| Exercise prompt |
One number is the whole answer: how many lines of the records include "suivantes".

*** Opening Input data ***

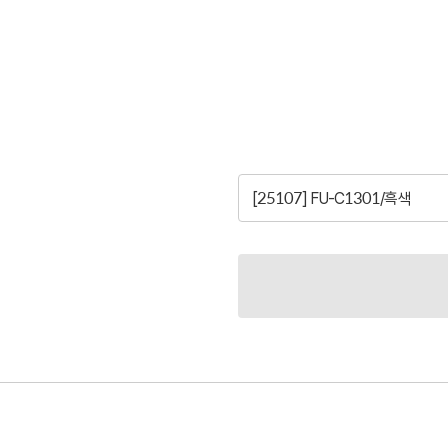
[25107] FU-C1301/흑색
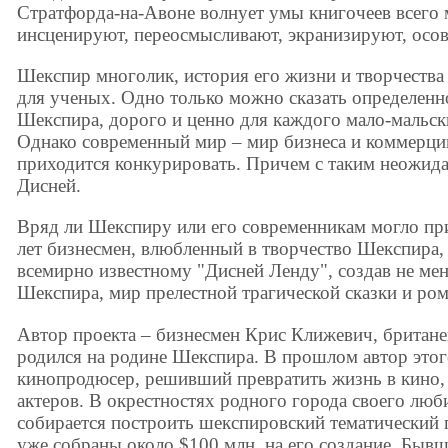
Стратфорда-на-Авоне волнует умы книгочеев всего 
инсценируют, переосмысливают, экранизируют, осо
Шекспир многолик, история его жизни и творчества
для ученых. Одно только можно сказать определенно
Шекспира, дорого и ценно для каждого мало-мальск
Однако современный мир – мир бизнеса и коммерци
приходится конкурировать. Причем с таким неожид
Дисней.
Вряд ли Шекспиру или его современникам могло прий
лет бизнесмен, влюбленный в творчество Шекспира,
всемирно известному "Дисней Ленду", создав не ме
Шекспира, мир прелестной трагической сказки и ро
Автор проекта – бизнесмен Крис Клижевич, британе
родился на родине Шекспира. В прошлом автор этог
кинопродюсер, решивший превратить жизнь в кино, а
актеров. В окрестностях родного города своего лю
собирается построить шекспировский тематический п
уже собраны около $100 млн. на его создание. Быв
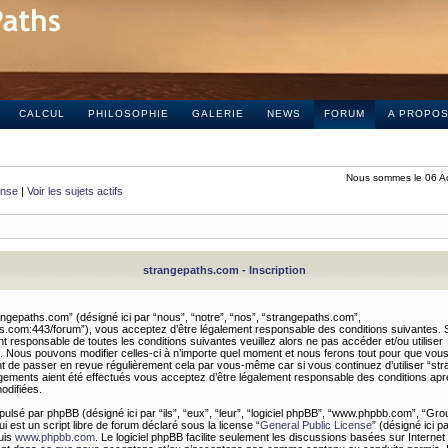
CALCUL
PHILOSOPHIE
GALERIE
NEWS
FORUM
A PROPO
Nous sommes le 06 A
onse
|
Voir les sujets actifs
strangepaths.com - Inscription
ngepaths.com” (désigné ici par “nous”, “notre”, “nos”, “strangepaths.com”,
hs.com:443/forum”), vous acceptez d’être légalement responsable des conditions suivantes. 
t responsable de toutes les conditions suivantes veuillez alors ne pas accéder et/ou utiliser
 Nous pouvons modifier celles-ci à n’importe quel moment et nous ferons tout pour que vou
dent de passer en revue régulièrement cela par vous-même car si vous continuez d’utiliser “s
ements aient été effectués vous acceptez d’être légalement responsable des conditions après
odifiées.
pulsé par phpBB (désigné ici par “ils”, “eux”, “leur”, “logiciel phpBB”, “www.phpbb.com”, “Gr
 est un script libre de forum déclaré sous la license “
General Public License
” (désigné ici p
uis
www.phpbb.com
. Le logiciel phpBB facilite seulement les discussions basées sur Internet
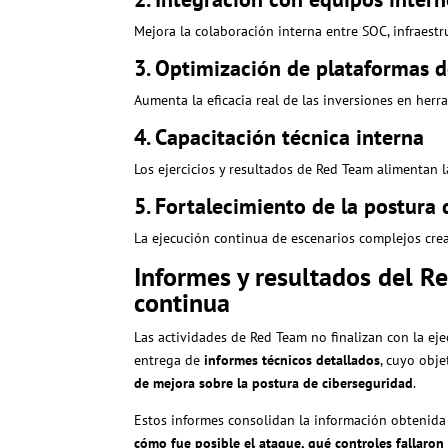
Mejora la colaboración interna entre SOC, infraestr
3. Optimización de plataformas 
Aumenta la eficacia real de las inversiones en her
4. Capacitación técnica interna
Los ejercicios y resultados de Red Team alimentan l
5. Fortalecimiento de la postura
La ejecución continua de escenarios complejos cre
Informes y resultados del R
continua
Las actividades de Red Team no finalizan con la ej
entrega de
informes técnicos detallados
, cuyo obj
de mejora sobre la postura de ciberseguridad
.
Estos informes consolidan la información obtenida 
cómo fue posible el ataque, qué controles fallaro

*** Closing Input data ***

| Written answer |
2